I first got to know him when he went to the University of Cincinnati on a basketball scholarship. He's a big basketball fan. I sat with him a few years ago at a Final Four in Indianapolis. We weren't there together, but it just so happened that we were seated very close together. He's a shy type of person. We just greeted each other. We'd met before, of course.
A lot of Dodger memories have stayed with me over the years. I'll never forget the night they honored Roy Campanella. The Coliseum was full, and they had candles that lighted up the night. It was sort of eerie.
Before Dodger Stadium was built, the team played at the Coliseum. I remember Wally Moon, who was left-handed, hitting a little pop fly to left and it would be a two-base hit. And then Duke Snider would hit one twice as far into center field and it would be caught for an out. I remember Duke hurting his arm trying to throw a ball out of the Coliseum.

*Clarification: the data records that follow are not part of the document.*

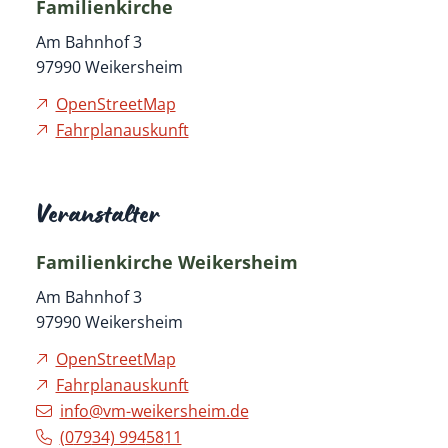
Familienkirche
Am Bahnhof 3
97990
Weikersheim
OpenStreetMap
Fahrplanauskunft
Veranstalter
Familienkirche Weikersheim
Am Bahnhof 3
97990
Weikersheim
OpenStreetMap
Fahrplanauskunft
info@vm-weikersheim.de
(0
79
34) 9
94
58
11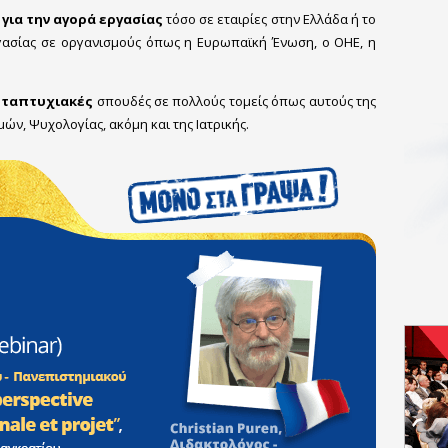
 για την αγορά εργασίας
τόσο σε εταιρίες στην Ελλάδα ή το
ργασίας σε οργανισμούς όπως η Ευρωπαϊκή Ένωση, ο ΟΗΕ, η
εταπτυχιακές
σπουδές σε πολλούς τομείς όπως αυτούς της
ών, Ψυχολογίας, ακόμη και της Ιατρικής.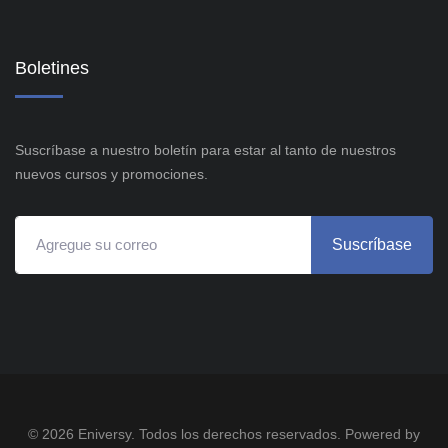
Boletines
Suscríbase a nuestro boletín para estar al tanto de nuestros
nuevos cursos y promociones.
Suscríbase
© 2026 Eniversy. Todos los derechos reservados. Powered by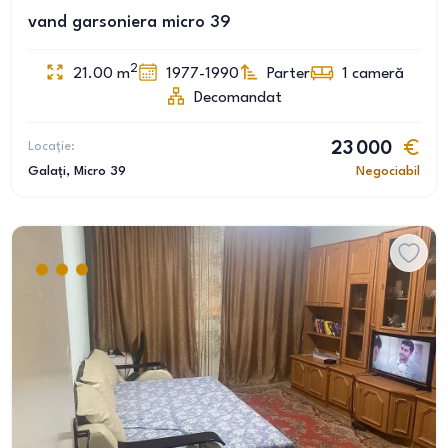
vand garsoniera micro 39
2
21.00
m
1977-1990
Parter
1
cameră
Decomandat
Locație:
23 000
Galați
, Micro 39
Negociabil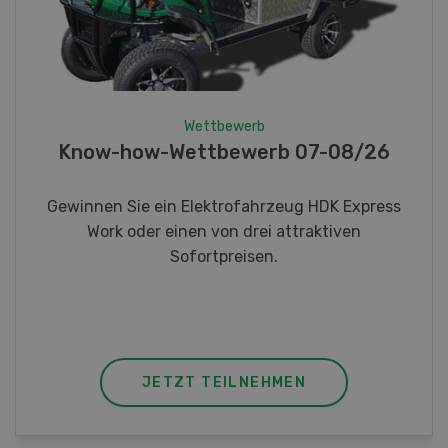
Wettbewerb
Fotorätsel 07-08/26
Gewinnen Sie eines von fünf LANDI
Taschenmessern
JETZT TEILNEHMEN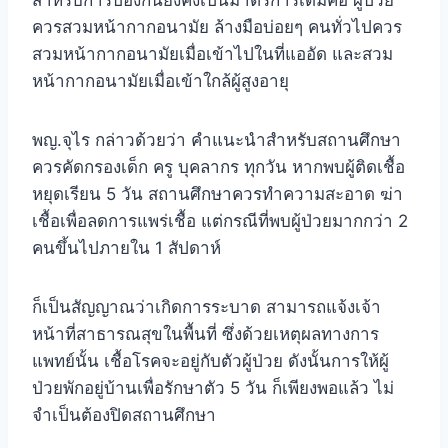
สำหรับการป้องกันยังคงเป็นมาตรการเดิมคือ ผู้ป่วย
ควรสวมหน้ากากอนามัย ล้างมือบ่อยๆ คนทั่วไปควร
สวมหน้ากากอนามัยเมื่อเข้าไปในที่แออัด และสวม
หน้ากากอนามัยเมื่อเข้าใกล้ผู้สูงอายุ
พญ.จุไร กล่าวด้วยว่า คำแนะนำสำหรับสถานศึกษา
ควรคัดกรองเด็ก ครู บุคลากร ทุกวัน หากพบผู้ติดเชื้อ
หยุดเรียน 5 วัน สถานศึกษาควรทำความสะอาด ฆ่า
เชื้อเพื่อลดการแพร่เชื้อ แต่กรณีที่พบผู้ป่วยมากกว่า 2
คนขึ้นไปภายใน 1 สัปดาห์
ก็เป็นสัญญาณว่าเกิดการระบาด สามารถแจ้งเจ้า
หน้าที่สาธารณสุขในพื้นที่ ซึ่งด้วยเหตุผลทางการ
แพทย์นั้น เชื้อโรคจะอยู่กับตัวผู้ป่วย ดังนั้นการให้ผู้
ป่วยพักอยู่บ้านเพื่อรักษาตัว 5 วัน ก็เพียงพอแล้ว ไม่
จำเป็นต้องปิดสถานศึกษา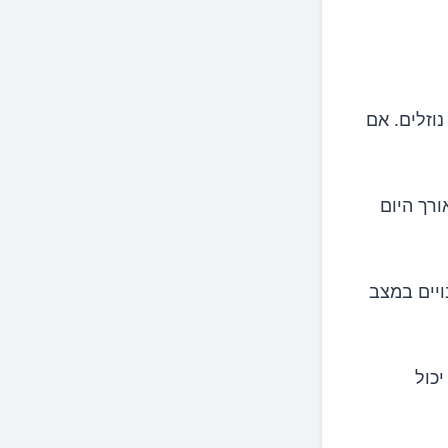
וזלים. אם
רך היום
ויים במצב
כול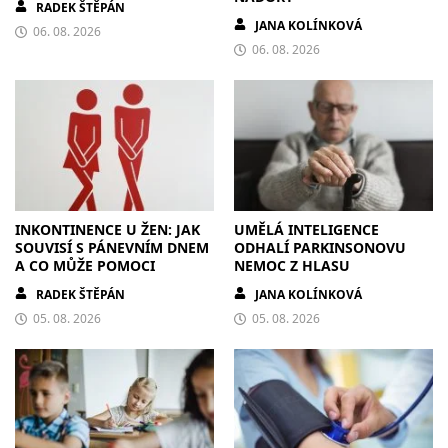
RADEK ŠTĚPÁN
JANA KOLÍNKOVÁ
06. 08. 2026
06. 08. 2026
INKONTINENCE U ŽEN: JAK
UMĚLÁ INTELIGENCE
SOUVISÍ S PÁNEVNÍM DNEM
ODHALÍ PARKINSONOVU
A CO MŮŽE POMOCI
NEMOC Z HLASU
RADEK ŠTĚPÁN
JANA KOLÍNKOVÁ
05. 08. 2026
05. 08. 2026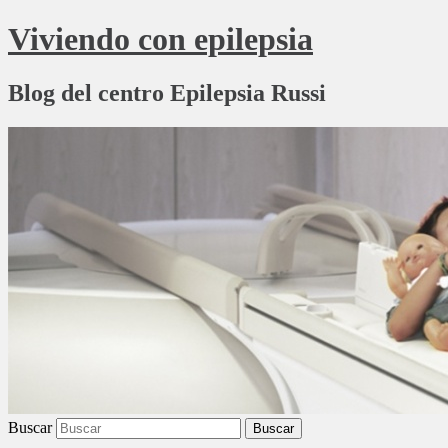
Viviendo con epilepsia
Blog del centro Epilepsia Russi
Buscar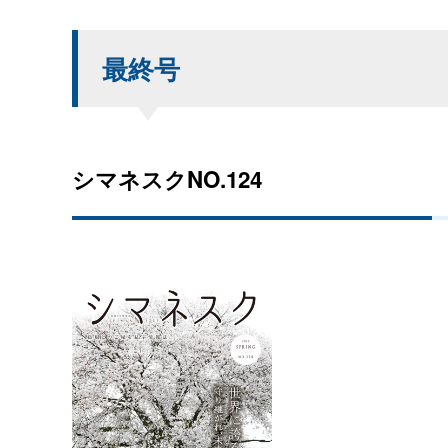
最終号
シマネスクNO.124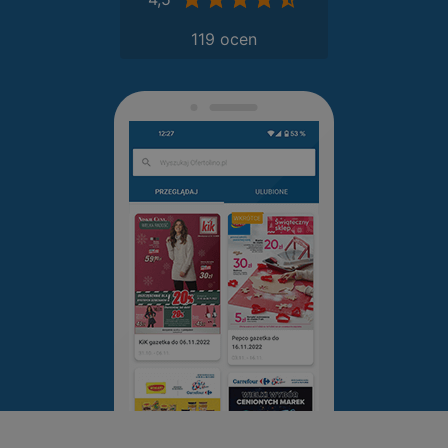
119 ocen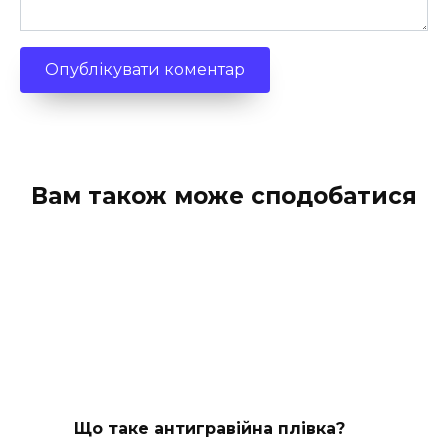
Вам також може сподобатися
Що таке антигравійна плівка?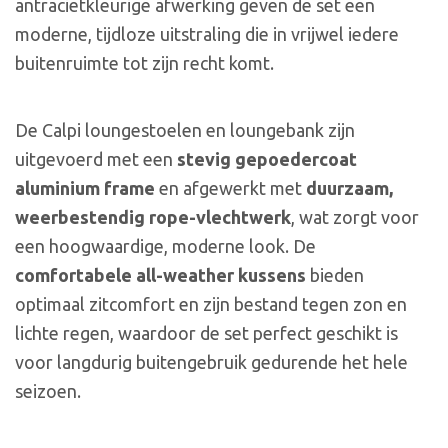
antracietkleurige afwerking geven de set een
moderne, tijdloze uitstraling die in vrijwel iedere
buitenruimte tot zijn recht komt.
De Calpi loungestoelen en loungebank zijn
uitgevoerd met een
stevig gepoedercoat
aluminium frame
en afgewerkt met
duurzaam,
weerbestendig rope-vlechtwerk
, wat zorgt voor
een hoogwaardige, moderne look. De
comfortabele all-weather kussens
bieden
optimaal zitcomfort en zijn bestand tegen zon en
lichte regen, waardoor de set perfect geschikt is
voor langdurig buitengebruik gedurende het hele
seizoen.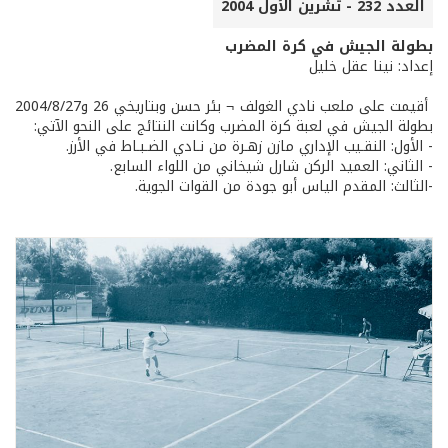
العدد 232 - تشرين الأول 2004
بطولة الجيش في كرة المضرب
إعداد: نينا عقل خليل
أقيمت على ملعب نادي الغولف ¬ بئر حسن وبتاريخي 26 و2004/8/27
بطولة الجيش في لعبة كرة المضرب وكانت النتائج على النحو الآتي:
- الأول: النقـيب الإداري مازن زهـرة من نـادي الضـبـاط في الأرز.
- الثاني: العميد الركن شارل شيخاني من اللواء السابع.
-الثالث: المقدم الياس أبو جودة من القوات الجوية.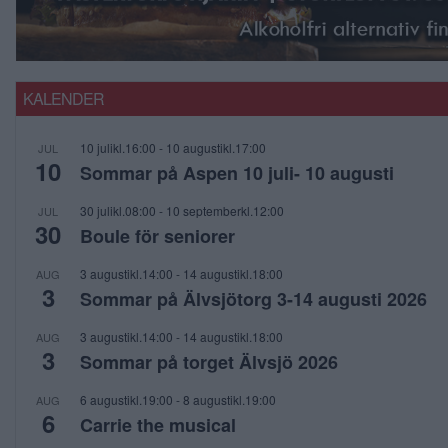
KALENDER
10 julikl.16:00
-
10 augustikl.17:00
JUL
10
Sommar på Aspen 10 juli- 10 augusti
30 julikl.08:00
-
10 septemberkl.12:00
JUL
30
Boule för seniorer
3 augustikl.14:00
-
14 augustikl.18:00
AUG
3
Sommar på Älvsjötorg 3-14 augusti 2026
3 augustikl.14:00
-
14 augustikl.18:00
AUG
3
Sommar på torget Älvsjö 2026
6 augustikl.19:00
-
8 augustikl.19:00
AUG
6
Carrie the musical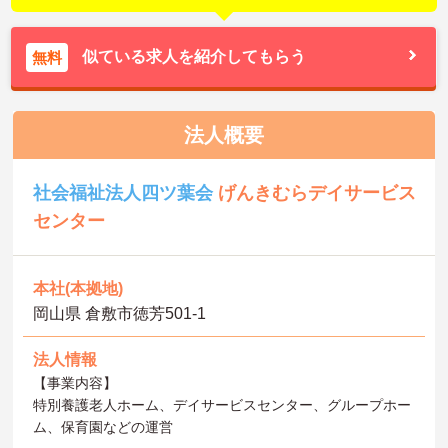
似ている求人を紹介してもらう
無料
法人概要
社会福祉法人四ツ葉会
げんきむらデイサービス
センター
本社(本拠地)
岡山県 倉敷市徳芳501-1
法人情報
【事業内容】
特別養護老人ホーム、デイサービスセンター、グループホー
ム、保育園などの運営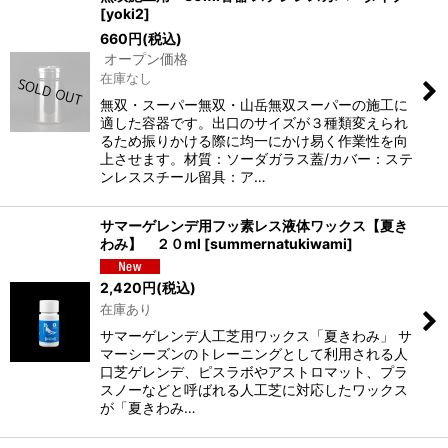
[
yoki2
]
660
円
(税込)
オープン価格
在庫なし
無双・スーパー無双・山岳無双スーパーの施工に
適した容器です。出口のサイズが３種類変えられ
るため振りかける際に均一にかけ易く作業性を向
上させます。材質：ソーダガラス蓋/カバー：ステ
ンレススチール留具：ア…
サマーゲレンデ用フッ素レス液体ワックス【夏き
わみ】 ２０ml
[
summernatukiwami
]
2,420
円
(税込)
在庫あり
サマーゲレンデ人工芝用ワックス「夏きわみ」 サ
マーシーズンのトレーニングとして利用される人
口芝ゲレンデ、ピスラボやアストロマット、プラ
スノーなどと呼ばれる人工芝に対応したワックス
が「夏きわみ…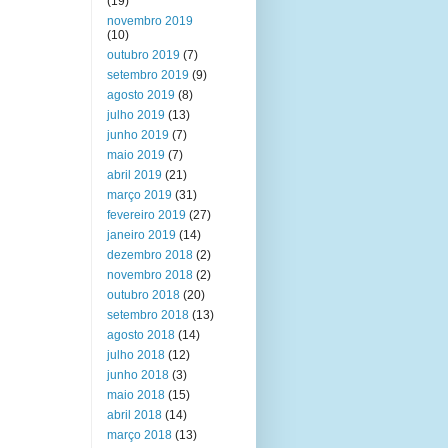
(19)
novembro 2019
(10)
outubro 2019
(7)
setembro 2019
(9)
agosto 2019
(8)
julho 2019
(13)
junho 2019
(7)
maio 2019
(7)
abril 2019
(21)
março 2019
(31)
fevereiro 2019
(27)
janeiro 2019
(14)
dezembro 2018
(2)
novembro 2018
(2)
outubro 2018
(20)
setembro 2018
(13)
agosto 2018
(14)
julho 2018
(12)
junho 2018
(3)
maio 2018
(15)
abril 2018
(14)
março 2018
(13)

People have asked how my life might have turned out had I pursued baseball instead of basketball. I don't like to look back. According to others, though, I had some ability in baseball as a youngster. I was a shortstop and I had a great arm, at least that's what people told me. But I got to my freshman year in college and I turned into a fastball and got hit on the shoulder. I went from having a great arm to no arm at all. That ended my baseball.